Mas há “muitos desejos insensatos e
perversos que fazem mergulhar os homens na ruína e na perdição”, adverte S.
Paulo o seu discípulo Timóteo, encarregado da comunidade cristã, em Éfeso. E
acrescenta que “a raiz de todos os males é o amor ao dinheiro”. (ITim 6, 9-10).
Somos convidados a dar nome a males, fruto do amor desordenado e libidinoso,
dos impulsos descontrolados, das manias de grandeza à custa dos outros, da
ostentação e da fraude, da soberba e da arrogância que o bispo de Hiroxima, em
Fátima, considera o maior inimigo do mundo de hoje. Somos convidados a dizer um
não rotundo aos desejos mundanos. “Não seja assim entre vós”, ordena Jesus
depois de lembrar o proceder das nações e dos grandes do mundo.
Jesus prolonga o desejo expresso por Tiago
e João, fazendo-lhe a pergunta que visa reencaminha o seu pedido: “Podeis beber
o cálice que Eu vou beber e receber o baptismo com que Eu vou ser baptizado?” E
eles respondem sem hesitar:” podemos!” Antes, o Mestre havia feito esta
advertência: “Não sabeis o que pedis”. De facto, o horizonte próximo
polariza-se na paixão dolorosa, na via assumida para a feliz ressurreição, para
a chegada definitiva do Reino anunciado.

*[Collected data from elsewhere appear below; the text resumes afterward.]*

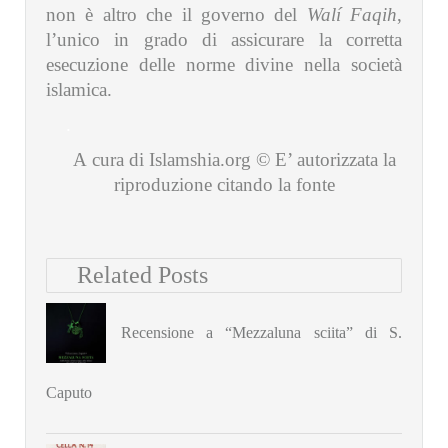
non è altro che il governo del
Walí Faqih
,
l’unico in grado di assicurare la corretta
esecuzione delle norme divine nella società
islamica.
.
A cura di Islamshia.org © E’ autorizzata la
riproduzione citando la fonte
Related Posts
Recensione a “Mezzaluna sciita” di S.
Caputo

É o que vai acontecer. “Desejei
ardentemente comer esta ceia pascal convosco, antes de sofrer” (Lc 22, 15). A
eucaristia é o sacramento deste desejo do Senhor Jesus que a Igreja celebra na
sua caminhada de salvação. E a que quer corresponder em alegre e generosa
cooperação missionária.
"Jesus não Se contenta com uma
«percentagem de amor»: não podemos amá-Lo a vinte, cinquenta ou sessenta por
cento. Ou tudo ou nada", disse o Papa na sua homilia do domingo último, 14
de outubro de 2018, recordando que Paulo VI continua hoje a exortar-nos,
"juntamente com o Concílio de que foi sábio timoneiro, a que vivamos a
nossa vocação comum: a vocação universal à santidade; não às meias medidas, mas
à santidade".
Com Paulo VI e Óscar Romero, outras
pessoas foram proclamadas santas. Pelo testemunho exemplar de suas vidas entregues
por amor. Em serviço alegre e generoso. Como bispos e padres. Como religiosas e
leigos. Uns mais idosos. Outros mais jovens. Todos viveram o desejo ardente de
ser testemunhas da fé nos diversos espaços da missão. Também nós somos
exortados, sobretudo hoje, domingo mundial das Missões, a levar o Evangelho a
todos, juntamente com os jovens. Como aponta a mensagem para a celebração deste
Dia.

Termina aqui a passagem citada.